Woher kommt der Negroni?
Die verbreitetste Erzählung führt nach Florenz, um 1919: Graf Camillo Negroni soll seinen Americano (Wermut, Bitter, Soda) kräftiger bestellt haben — der Barmann ersetzte das Soda durch Gin. Ob jedes Detail stimmt, ist umstritten; das Verhältnis 1:1:1 ist seitdem der Standard, an dem sich alle Varianten messen.
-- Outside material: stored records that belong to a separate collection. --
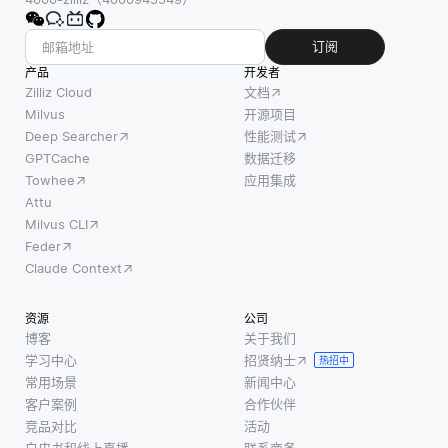
都是可
型，并
用的。
管理一
订阅
由于无
个符合
产品
开发者
服务器
您要求
Zilliz Cloud
文档
应用程
的数据
Milvus
开源项目
序通常
Deep Searcher
性能测试
集。例
在无状
GPTCache
数据迁移
如，如
态环境
Towhee
应用集成
果您正
中运
Attu
在构建
Milvus CLI
行，因
法律助
Feder
此每个
理，请
Claude Context
函数调
使用法
用都是
律文档
资源
公司
独立
和案例
博客
关于我们
的，可
摘要作
学习中心
招贤纳士
热招中
能需要
为您的
常用场景
新闻中心
特定的
数据
客户案例
合作伙伴
包或服
集。
竞品对比
活动
务才能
Negroni Sbagliato — der „falsche" Negroni
Sbagliato heißt „falsch gemacht": Statt Gin kommt trockener Schaumwein ins Glas — angeblich, weil ein Mailänder Barmann zur falschen Flasche griff. Das Ergebnis ist leichter, frischer und ein perfekter Aperitif: 3 cl roter Wermut, 3 cl Bitter, mit gut gekühltem Schaumwein auffüllen, Orangenzeste dazu.
Negroni alkoholfrei
Der Negroni lebt von Bitterkeit und Kräutern — beides geht auch ohne Alkohol erstaunlich gut:
- Mondino Senza übernimmt den Bitter-Part (2 Teile),
- der Wellpaero Wermut & Orange den Wermut-Part (1 Teil),
- auf einen großen Eiswürfel rühren, Orangenzeste darüber — fertig ist der Negroni ohne Alkohol.
Mehr alkoholfreie Aperitif-Ideen finden Sie in unserem Aperol-alkoholfrei-Ratgeber und den 10 alkoholfreien Cocktail-Rezepten.
Häufige Fragen
Wie schmeckt ein Negroni?
Bitter, kräuterwürzig, mit einer süßen Wermut-Basis und deutlicher Orangennote — ein Aperitif, der den Appetit weckt, kein Dessert-Drink. Wer Bitterkeit erst lernen will, beginnt mit dem Sbagliato.
Welches Glas und welches Eis?
Ein Tumbler (Old Fashioned-Glas) und möglichst ein einzelner großer Eiswürfel: Er kühlt, verwässert aber langsamer als viele kleine.
Kann ich Negroni auf Vorrat mischen?
Ja — der „bottled Negroni" ist Bar-Praxis: alle drei Zutaten im Verhältnis 1:1:1 in eine Flasche, in den Kühlschrank, hält sich wochenlang. Vor dem Servieren nur noch auf Eis rühren.
Was ist der Unterschied zwischen Negroni und Americano?
Der Americano ist der Vorgänger: Wermut und Bitter mit Soda statt Gin — leichter und länger. Der Negroni ist seine konzentrierte, stärkere Weiterentwicklung.